Thanks Thierry - That totally makes sense. Is there some way of formally
checking that, except thinking about the setting and underlying processes?
On 23.06.2016 11:04, Thierry Onkelinx wrote:
Dear Philipp,
Do you have just lots of zero's, or more zero's than the Poisson
distribution can explain? Those are two different things. The example
below generates data from a Poisson distribution and has 99% zero's
but no zero-inflation. The second example has only 1% zero's but is
clearly zero-inflated.
set.seed(1)
n <- 1e8
sim <- rpois(n, lambda = 0.01)
mean(sim == 0)
hist(sim)
sim.infl <- rbinom(n, size = 1, prob = 0.99) * rpois(n, lambda = 1000)
mean(sim.infl == 0)
hist(sim.infl)
So before looking for zero-inflated models, try to model the zero's.
Best regards,
ir.

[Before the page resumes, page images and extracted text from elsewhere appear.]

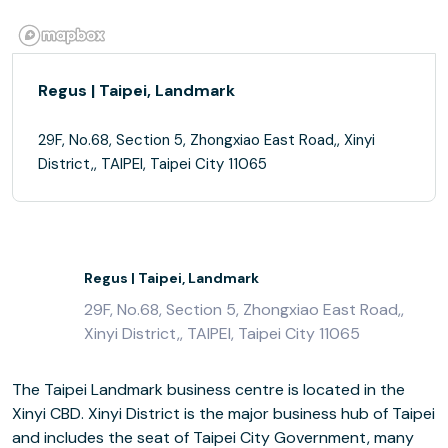
Regus | Taipei, Landmark
29F, No.68, Section 5, Zhongxiao East Road,, Xinyi
District,, TAIPEI, Taipei City 11065
Regus | Taipei, Landmark
29F, No.68, Section 5, Zhongxiao East Road,,
Xinyi District,, TAIPEI, Taipei City 11065
The Taipei Landmark business centre is located in the
Xinyi CBD. Xinyi District is the major business hub of Taipei
and includes the seat of Taipei City Government, many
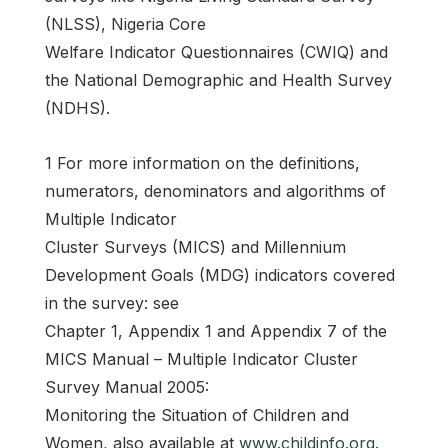
(NLSS), Nigeria Core
Welfare Indicator Questionnaires (CWIQ) and
the National Demographic and Health Survey
(NDHS).
1 For more information on the definitions,
numerators, denominators and algorithms of
Multiple Indicator
Cluster Surveys (MICS) and Millennium
Development Goals (MDG) indicators covered
in the survey: see
Chapter 1, Appendix 1 and Appendix 7 of the
MICS Manual – Multiple Indicator Cluster
Survey Manual 2005:
Monitoring the Situation of Children and
Women, also available at
www.childinfo.org
.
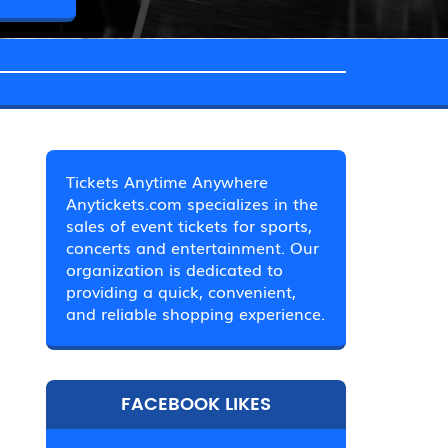
Tickets Anytime Anywhere
Anytickets.com specializes in the
sales of event tickets for sports,
concerts and entertainment. Our
organization is dedicated to
providing a quick, convenient,
and reliable shopping experience.
FACEBOOK LIKES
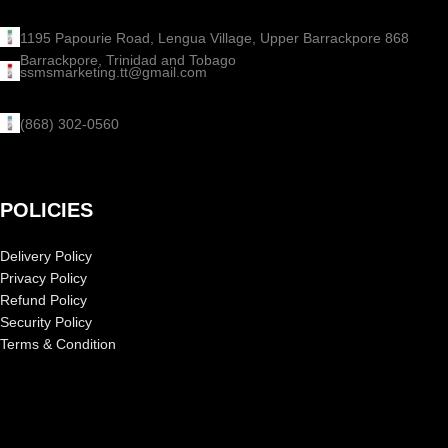
1195 Papourie Road, Lengua Village, Upper Barrackpore 868
Barrackpore, Trinidad and Tobago
ssmsmarketing.tt@gmail.com
(868) 302-0560
POLICIES
Delivery Policy
Privacy Policy
Refund Policy
Security Policy
Terms & Condition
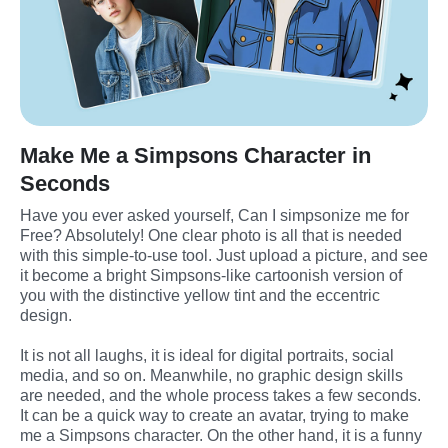
Make Me a Simpsons Character in
Seconds
Have you ever asked yourself, Can I simpsonize me for 
Free? Absolutely! One clear photo is all that is needed 
with this simple-to-use tool. Just upload a picture, and see 
it become a bright Simpsons-like cartoonish version of 
you with the distinctive yellow tint and the eccentric 
design.
It is not all laughs, it is ideal for digital portraits, social 
media, and so on. Meanwhile, no graphic design skills 
are needed, and the whole process takes a few seconds. 
It can be a quick way to create an avatar, trying to make 
me a Simpsons character. On the other hand, it is a funny 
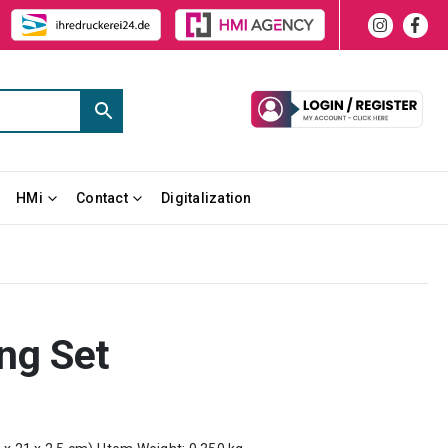
HMi
Contact
Digitalization
ing Set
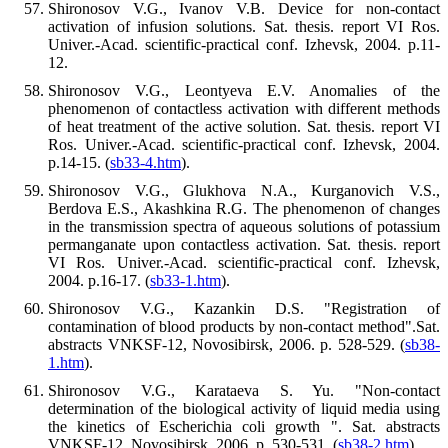
Shironosov V.G., Ivanov V.B. Device for non-contact
activation of infusion solutions. Sat. thesis. report VI Ros.
Univer.-Acad. scientific-practical conf. Izhevsk, 2004. p.11-
12.
Shironosov V.G., Leontyeva E.V. Anomalies of the
phenomenon of contactless activation with different methods
of heat treatment of the active solution. Sat. thesis. report VI
Ros. Univer.-Acad. scientific-practical conf. Izhevsk, 2004.
p.14-15. (
sb33-4.htm
).
Shironosov V.G., Glukhova N.A., Kurganovich V.S.,
Berdova E.S., Akashkina R.G. The phenomenon of changes
in the transmission spectra of aqueous solutions of potassium
permanganate upon contactless activation. Sat. thesis. report
VI Ros. Univer.-Acad. scientific-practical conf. Izhevsk,
2004. p.16-17. (
sb33-1.htm
).
Shironosov V.G., Kazankin D.S. "Registration of
contamination of blood products by non-contact method".Sat.
abstracts VNKSF-12, Novosibirsk, 2006. p. 528-529. (
sb38-
1.htm
).
Shironosov V.G., Karataeva S. Yu. "Non-contact
determination of the biological activity of liquid media using
the kinetics of Escherichia coli growth ". Sat. abstracts
VNKSF-12, Novosibirsk, 2006. p. 530-531. (
sb38-2.htm
).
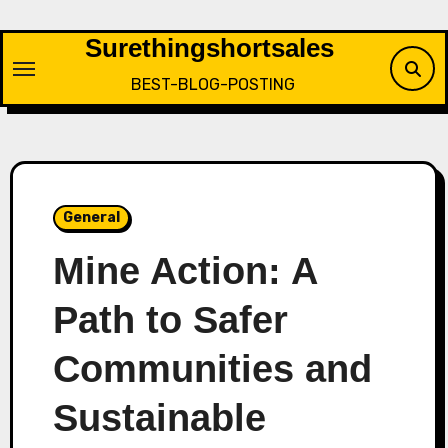
Skip
to
Surethingshortsales
content
BEST-BLOG-POSTING
General
Mine Action: A
Path to Safer
Communities and
Sustainable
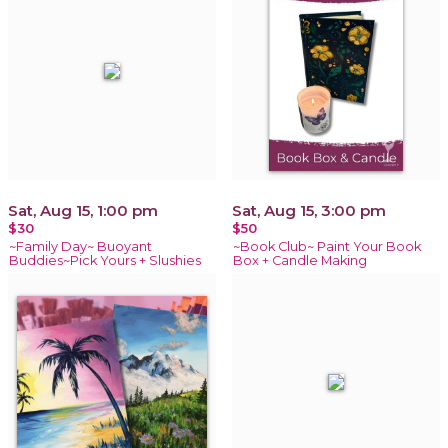
Sat, Aug 15, 1:00 pm
Sat, Aug 15, 3:00 pm
$30
$50
~Family Day~ Buoyant
~Book Club~ Paint Your Book
Buddies~Pick Yours + Slushies
Box + Candle Making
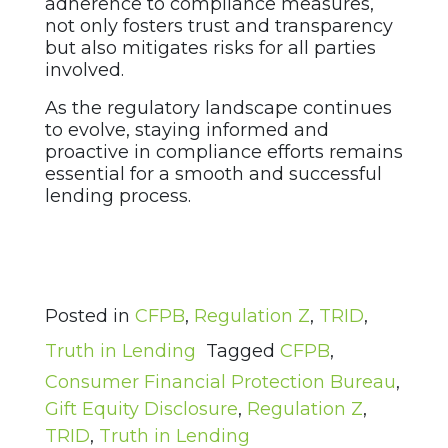
adherence to compliance measures,
not only fosters trust and transparency
but also mitigates risks for all parties
involved.
As the regulatory landscape continues
to evolve, staying informed and
proactive in compliance efforts remains
essential for a smooth and successful
lending process.
Posted in
CFPB
,
Regulation Z
,
TRID
,
Truth in Lending
Tagged
CFPB
,
Consumer Financial Protection Bureau
,
Gift Equity Disclosure
,
Regulation Z
,
TRID
,
Truth in Lending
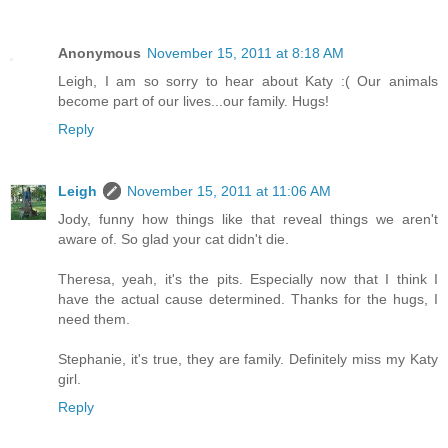
Anonymous
November 15, 2011 at 8:18 AM
Leigh, I am so sorry to hear about Katy :( Our animals
become part of our lives...our family. Hugs!
Reply
Leigh
November 15, 2011 at 11:06 AM
Jody, funny how things like that reveal things we aren't
aware of. So glad your cat didn't die.
Theresa, yeah, it's the pits. Especially now that I think I
have the actual cause determined. Thanks for the hugs, I
need them.
Stephanie, it's true, they are family. Definitely miss my Katy
girl.
Reply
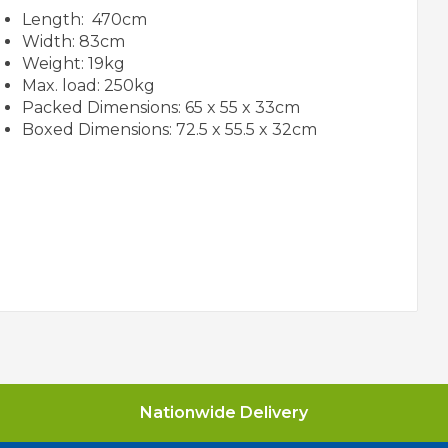
Length: 470cm
Width: 83cm
Weight: 19kg
Max. load: 250kg
Packed Dimensions: 65 x 55 x 33cm
Boxed Dimensions: 72.5 x 55.5 x 32cm
Nationwide Delivery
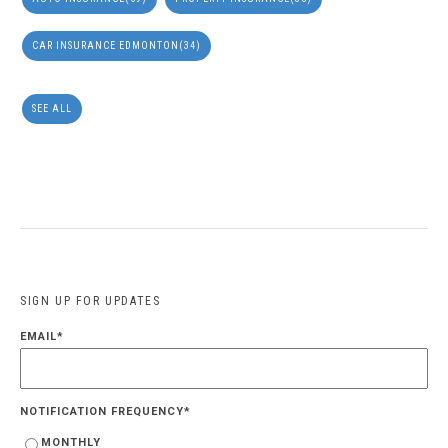
CAR INSURANCE EDMONTON
(34)
SEE ALL
SIGN UP FOR UPDATES
EMAIL
*
NOTIFICATION FREQUENCY
*
MONTHLY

Thierry Onkelinx
Instituut voor natuur- en bosonderzoek / Research Institute for Nature
and Forest
team Biometrie & Kwaliteitszorg / team Biometrics & Quality Assurance
Kliniekstraat 25
1070 Anderlecht
Belgium
To call in the statistician after the experiment is done may be no
more than asking him to perform a post-mortem examination: he may be
able to say what the experiment died of. ~ Sir Ronald Aylmer Fisher
The plural of anecdote is not data. ~ Roger Brinner
The combination of some data and an aching desire for an answer does
not ensure that a reasonable answer can be extracted from a given body
of data. ~ John Tukey
2016-06-23 10:07 GMT+02:00 Philipp Singer <killver at gmail.com
<mailto:killver at gmail.com>>:
Dear group - I am currently fitting a Poisson glmer where I have
an excess of outcomes that are zero (>95%). I am now debating on
how to proceed and came up with three options:
1.) Just fit a regular glmer to the complete data. I am not fully
sure how interpret the coefficients then, are they more optimizing
towards distinguishing zero and non-zero, or also capturing the
differences in those outcomes that are non-zero?
2.) Leave all zeros out of the data and fit a glmer to only those
outcomes that are non-zero. Then, I would only learn about
differences in the non-zero outcomes though.
3.) Use a zero-inflated Poisson model. My data is quite
large-scale, so I am currently playing around with the EM
implementation of Bolker et al. that alternates between fitting a
glmer with data that are weighted according to their zero
probability, and fitting a logistic regression for the probability
that a data point is zero. The method is elaborated for the OWL
data in:
I am not fully sure how to interpret the results for the
zero-inflated version though. Would I need to interpret the
coefficients for the result of the glmer similar to as I would do
for my idea of 2)? And then on top of that interpret the
coefficients for the logistic regression regarding whether
something is in the perfect or imperfect state? I am also not
quite sure what the common approach for the zformula is here. The
OWL elaborations only use zformula=z~1, so no random effect; I
would use the same formula as for the glmer.
I am appreciating some help and pointers.
Thanks!
Philipp